If you look closely, Sharon Gless (BURN NOTICE) is one of the stewardesses, as is Laurette Spang (from the original BATTLESTAR GALACTICA). Guy Stockwell (younger brother of Dean) is the first pilot to attempt boarding the plane while in flight. Other actors who wander in and out of the film include Ed Nelson, Terry Lester (THE YOUNG AND THE RESTLESS), Larry Storch, Judy Lewis (daughter of Loretta Young), and Kip Niven (Rev. Marshall from THE WALTONS).

Despite the harrowing ordeal, the body count is fairly low (4) and the entertainment quotient is very high, if the viewer isn't expecting classic cinema. Heston and Kennedy play it straight -- our man Chuck was a terrific disaster movie hero, and it's enjoyable knowing everything's going to be OK with him handling things -- but one can't help laughing at times at the dialogue and the ever-escalating situation.
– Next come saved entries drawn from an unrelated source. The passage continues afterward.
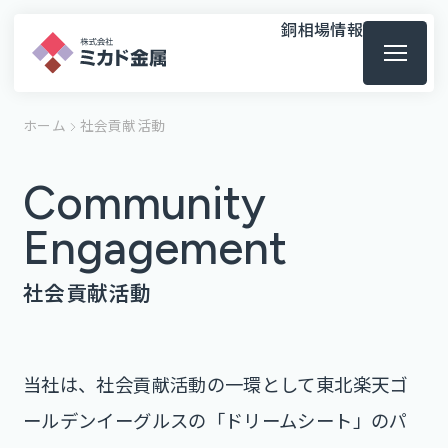
銅相場情報
ホーム
社会貢献活動
Community
Engagement
社会貢献活動
当社は、社会貢献活動の一環として東北楽天ゴ
ールデンイーグルスの「ドリームシート」のパ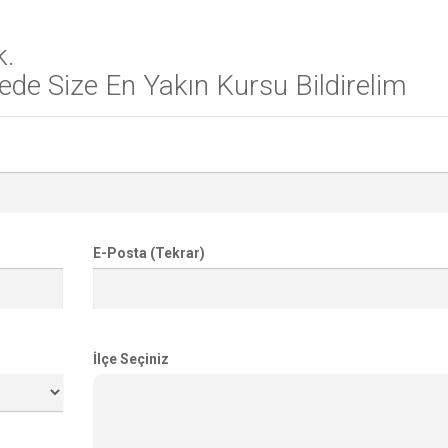
k.
de Size En Yakın Kursu Bildirelim
E-Posta (Tekrar)
İlçe Seçiniz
This is a fun movie to watch with a group to provide running commentary.

AIRPORT 1975 is 107 minutes long. It was directed by Jack Smight, who also directed Heston in MIDWAY (1976).

AIRPORT 1975 is available on DVD. Consumer reviews indicate that the version in the Airport Terminal Pack suffers from a distorted screen ratio. The DVD released by Good Times, which is the version we watched, is supposed to be the correct ratio. The cover is pictured to the right. (Funny thing, the location of the collision is incorrectly depicted in the DVD artwork. It's correct on the poster at the top of this post.)

This movie has also had a release on VHS.

The trailer is at IMDb.

February 2014 Update: An Evening of Airport Movies at the Egyptian Theatre.


Blogger Barb the Evil Genius said...

You might be interested to know that Mythbusters did a sequence on whether a novice can be talked through landing a plane successfully. Using a flight simulator, both Jamie and Adam crash the passenger plane spectacularly the first time through. The second time, both men land the plane successfully with coaching from a veteran pilot.

7:07 PM  
Blogger Laura said...

What a great anecdote, Barb! Thanks for sharing it. :)

Best wishes,

7:30 PM  
Blogger KC said...

I've been watching a lot of disaster movies lately, so I was happy to see you'd written about one of the best of the worst! If you like this one, you will love Aiport 1979: Concorde; there is absolutely no logic in that movie.

8:17 PM  
Blogger Laura said...

Thanks for the tip, KC! I'll put it in my Netflix queue.